Indeed it would have been easier to do it all on the lathe, but that is how we learn. That size piece, assuming the hole is in the center, would have been fine with 1/4" bolts holding it to the face plate. I'm glad the end result was what you needed.


----------



## goldstar31 (Jun 30, 2020)

SailplaneDriver said:


> Thanks for all the input.  The part I was boring was 5" by 5" x 3/4". It is too heavy for glue.



I've been sort of interested in 'glues' since I was a school boy at the end of WW2. Over the years, I've noted that the Right glue will hold a RAF Goldstar31 Tornado bomber together- since they were on the Secret List when I was a bright young conscript in 1949.  Since then, the Tornado has gone through the Sound Barrier at Mach1 and through Mach2. The wings stay on- whereas we had a wooden mainspar broken on one of 31 Squadron aircraft following the sexual antics of a fellow corporal.

Too old at 90 now, I've just stuck a steel bar on my mill drill to take the magnets on the gauges X and Y.
I hot glued the thing with a cheap heater blower rather like a hairdryer.

Acknowledging my disgusting old age, I found a supply of shellac pellets and a cake of beeswax to make 'Jewellers Cement'

I obviously have ideas which are not in this book.

Tomorrow, I'm gluing steel slides in a tool and cutter grinder- just for kicks- and to say that it can be done.


----------



## Cogsy (Jun 30, 2020)

goldstar31 said:


> I've been sort of interested in 'glues' since I was a school boy at the end of WW2. Over the years, I've noted that the Right glue will hold a RAF Goldstar31 Tornado bomber together- since they were on the Secret List when I was a bright young conscript in 1949.  Since then, the Tornado has gone through the Sound Barrier at Mach1 and through Mach2. The wings stay on- whereas we had a wooden mainspar broken on one of 31 Squadron aircraft following the sexual antics of a fellow corporal.

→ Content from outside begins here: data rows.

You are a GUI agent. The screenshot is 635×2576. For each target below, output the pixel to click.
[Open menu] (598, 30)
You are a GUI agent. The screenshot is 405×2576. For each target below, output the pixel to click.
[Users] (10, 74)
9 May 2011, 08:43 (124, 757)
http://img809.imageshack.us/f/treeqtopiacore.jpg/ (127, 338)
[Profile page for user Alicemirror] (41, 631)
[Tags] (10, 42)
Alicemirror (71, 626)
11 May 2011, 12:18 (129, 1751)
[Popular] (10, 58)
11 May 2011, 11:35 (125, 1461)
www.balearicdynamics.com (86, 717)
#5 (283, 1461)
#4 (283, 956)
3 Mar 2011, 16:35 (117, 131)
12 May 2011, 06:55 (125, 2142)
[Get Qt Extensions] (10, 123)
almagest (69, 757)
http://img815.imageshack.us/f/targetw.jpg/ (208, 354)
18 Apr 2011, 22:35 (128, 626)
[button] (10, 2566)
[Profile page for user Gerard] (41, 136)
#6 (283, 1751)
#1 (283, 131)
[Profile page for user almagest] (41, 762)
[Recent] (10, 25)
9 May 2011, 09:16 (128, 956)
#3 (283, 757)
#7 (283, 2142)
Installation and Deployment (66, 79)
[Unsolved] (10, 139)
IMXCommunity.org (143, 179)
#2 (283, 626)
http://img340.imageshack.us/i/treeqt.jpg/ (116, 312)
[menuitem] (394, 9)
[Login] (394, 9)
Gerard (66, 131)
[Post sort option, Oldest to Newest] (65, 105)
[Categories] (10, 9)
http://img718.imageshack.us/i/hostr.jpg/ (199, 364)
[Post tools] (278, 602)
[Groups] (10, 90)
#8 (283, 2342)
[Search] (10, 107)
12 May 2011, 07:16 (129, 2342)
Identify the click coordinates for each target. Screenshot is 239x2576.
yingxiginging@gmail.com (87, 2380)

What aircraft are you talking about here? Surely not the Panavia Tornado??


----------



## goldstar31 (Jul 1, 2020)

Hi Cogsy

TWO aircraft. The Percival Proctor Marks 3 and 4 on 'B' Flight  31 Squadron at RAF. I was 'boss' as the i'c of  Technical Publications etc. I wasn't 19 at the start.  It all happened on a Corporals' Club 'Piss Up'
Beer was 6 pence a pint.

So Back to the 'Mudmovers', I'm still a member of 31 Squadron Association- and the Squadron is actually older the Royal Air Force. In 1948/9 the GR1 was on the Secret list at RAF Warton in Lancashire.

It was like the Canberra bomber at the FarnboroughShow,  The Yanks thought that it was a fighter.

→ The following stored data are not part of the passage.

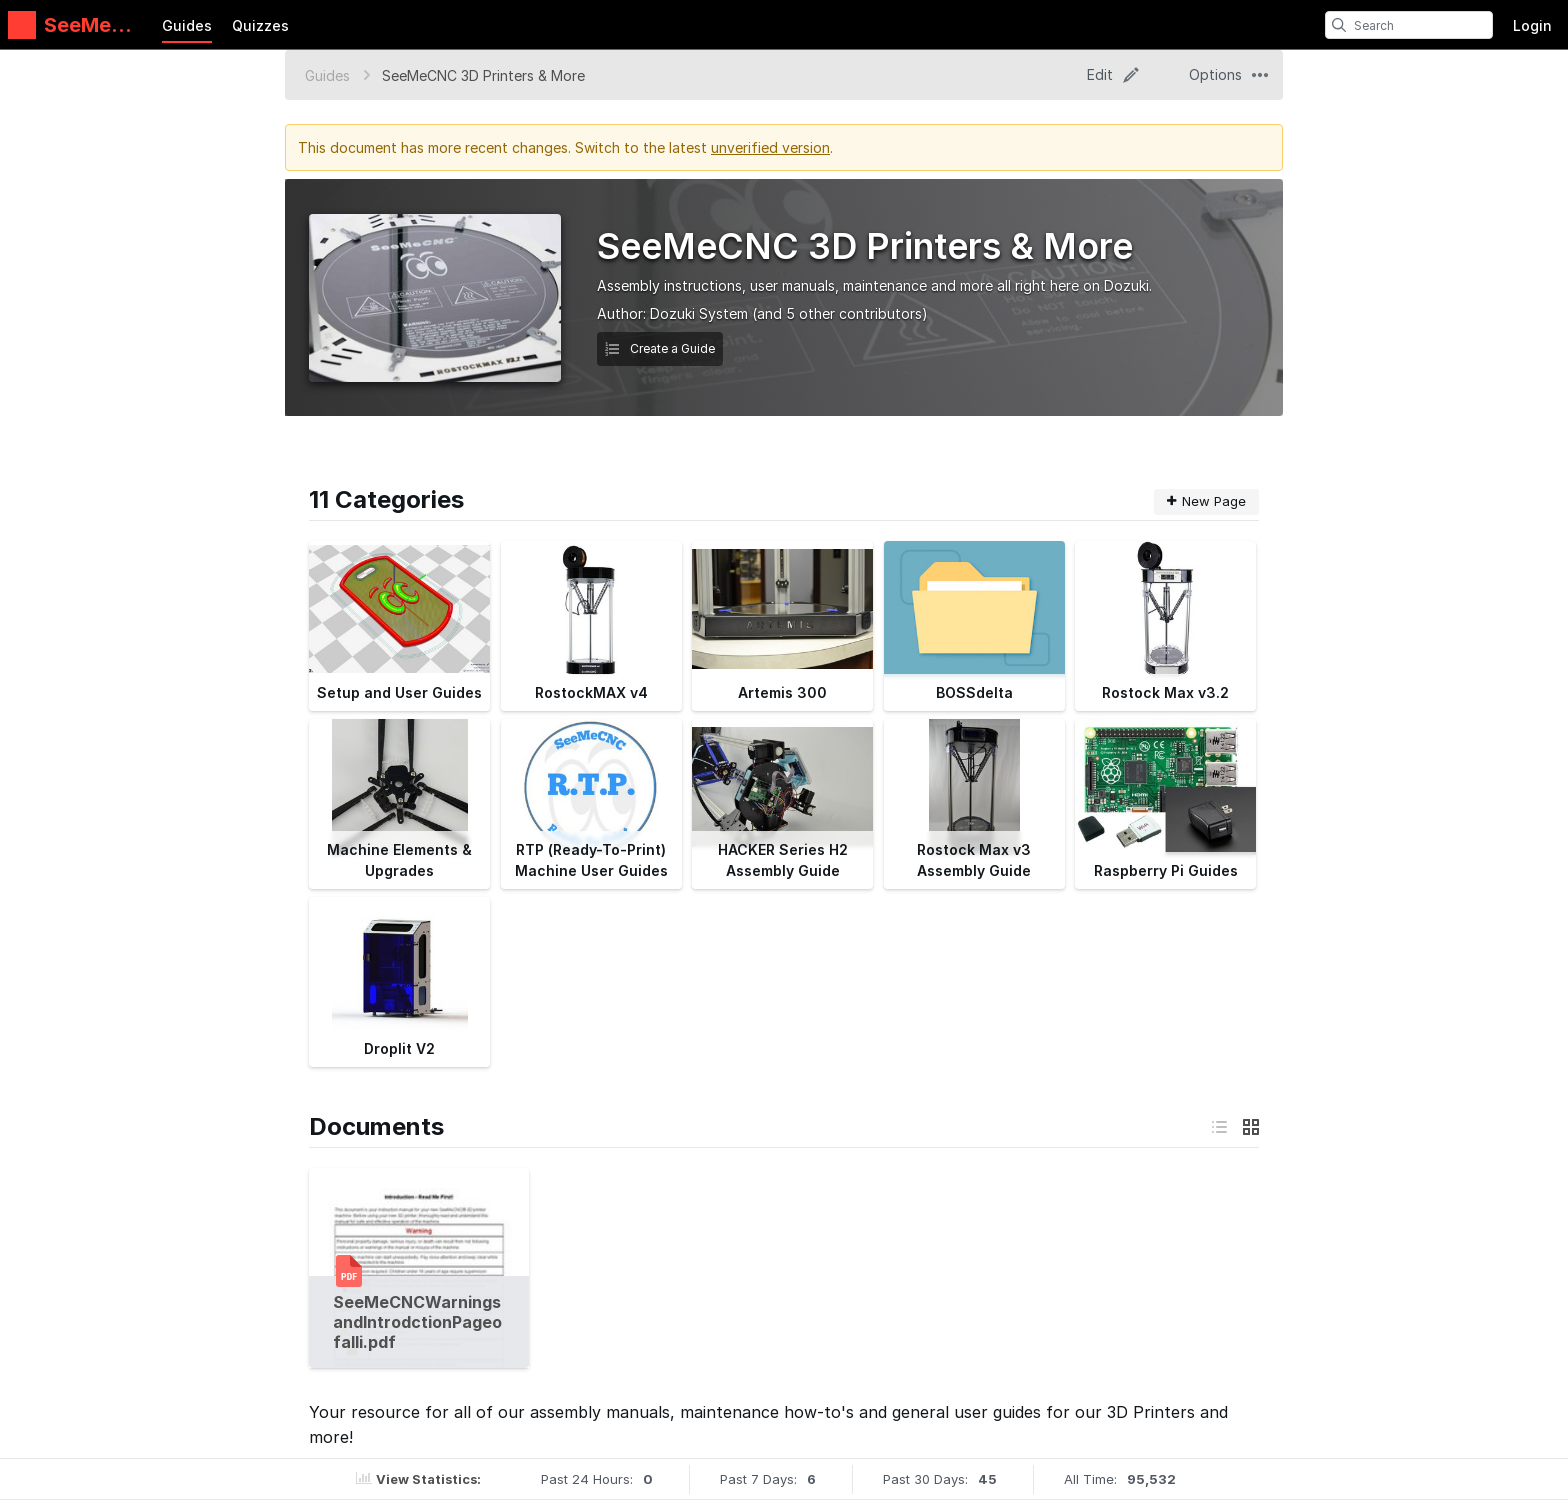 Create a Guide (660, 348)
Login (1532, 25)
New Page (1206, 501)
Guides (187, 25)
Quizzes (260, 25)
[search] (1339, 25)
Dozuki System (699, 313)
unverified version (770, 147)
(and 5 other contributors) (840, 313) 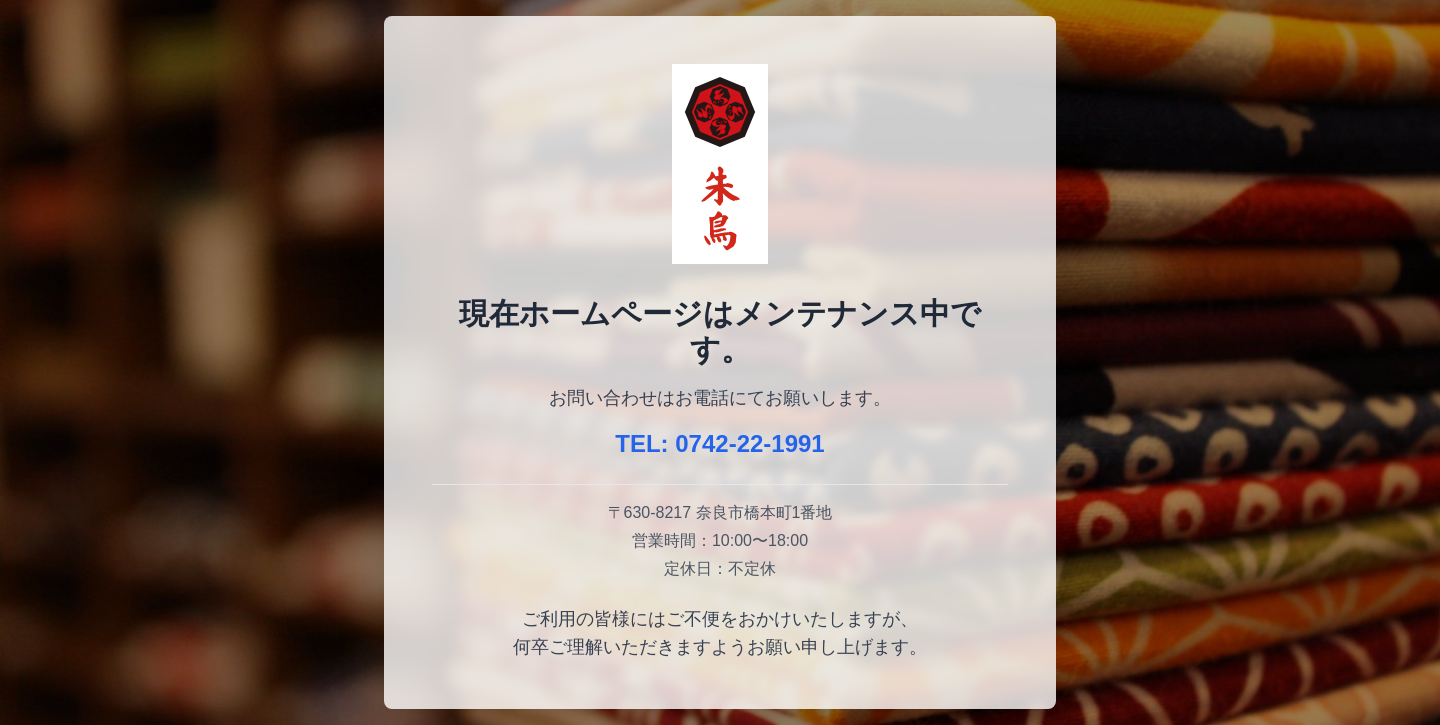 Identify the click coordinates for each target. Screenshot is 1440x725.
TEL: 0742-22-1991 (719, 443)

All gone now. Just that model engineering 'game'. Probably now worth a pinch of Chinese snuff.
I was 19- not 90!


----------



## Cogsy (Jul 1, 2020)

goldstar31 said:


> TWO aircraft. The Percival Proctor Marks 3 and 4 on 'B' Flight  31 Squadron at RAF. I was 'boss' as the i'c of  Technical Publications etc. I wasn't 19 at the start.  It all happened on a Corporals' Club 'Piss Up'



The Percival Proctor is a piston engine plane, not referred to as the 'Tornado' and has a top speed less than 300km/h - not Mach 2. So what was your first post ("_*Over the years, I've noted that the Right glue will hold a RAF Goldstar31 Tornado bomber together- since they were on the Secret List when I was a bright young conscript in 1949. Since then, the Tornado has gone through the Sound Barrier at Mach1 and through Mach2.*_ ") about again??


----------



## goldstar31 (Jul 2, 2020)

Thanks for the Memory.  The Proctor was a development from the earlier Vega Gull- or seems like that but I recall that a Gull flew from the UK to oZ and crossed the Tasman! Jean Batten had to choose between a life jacket and a revolver.  So be it- heady days.
If I recall correctly the Proctor was powered by a single Gypsy on Hendon's 'B' Flight and was a 3 seater to make room for Rebecca, Gee and Babs where the 4th seat went.
With 'everyone that was anyone at Operation Plainfare- to you The Berlin Airlift, things were sort of left to 4 National Service young lads. Fred Higginson who was the airframe rigger and died in a Proctor crash on the Queen''s Birthday 1949, John A Leggett who was an engine basher and died just before his 50th Birthday, Cpl Arthur Porteous as Tech Wing HQ and me who 'sometimes occupied the Guardroom which later became part of the film 'The Dirty Dozen'
So apart from a friend of mine who was a National Service Flying Officer on the A Flight with Anson 12's and 19's and the 'new' DH Devon C1's, we are the only 2 left.
Some years ago, we were talking about secrecy and he claimed that part of the Officers' Mess was  'out of Bounds' to the officers living in it.

If you want to read up a sort of account that includes my time, read Norman Frank's 'First in the Indian Skies'. Not that accurate but 'hearsay is hearsay' and possibly the amf Tornado Times. The latter was privately printed.

The rest- or my bit, has never been printed but it is at the National Arboretum where the granite 'Star of India' is erected which lists the history. Facing it is the seat dedicated to my late wife's father who fought in Burma with part of the 14th Forgotten Army. The family crest was inappropriate but her name is given as the donor. 

When the memorial was dedicated, the flypast was led by a replica of the old FE2-B, an Anson and followed by the 'mudmovers' with some old codger quipping " I could get a Tornado lower than them"

My story of my Squadron of which I was proud to have served and to as a life member of its Association.


----------



## tornitore45 (Jul 2, 2020)

For thin parts I rather use lighter clamps that step blocks + clamps + studs.
Cut one leg of a L structural steel ( I have several feet from a bed frame).
The short L side as high as the part thickness, a hole for a holding screw at a suitable position to clamp as close to the part as possible.
The advantage is a much lighter and balanced set up.
If the part is so small that falls in the face-plate hole you need to use wood backing but then if it is so small you can drill it on the mill or DP.


----------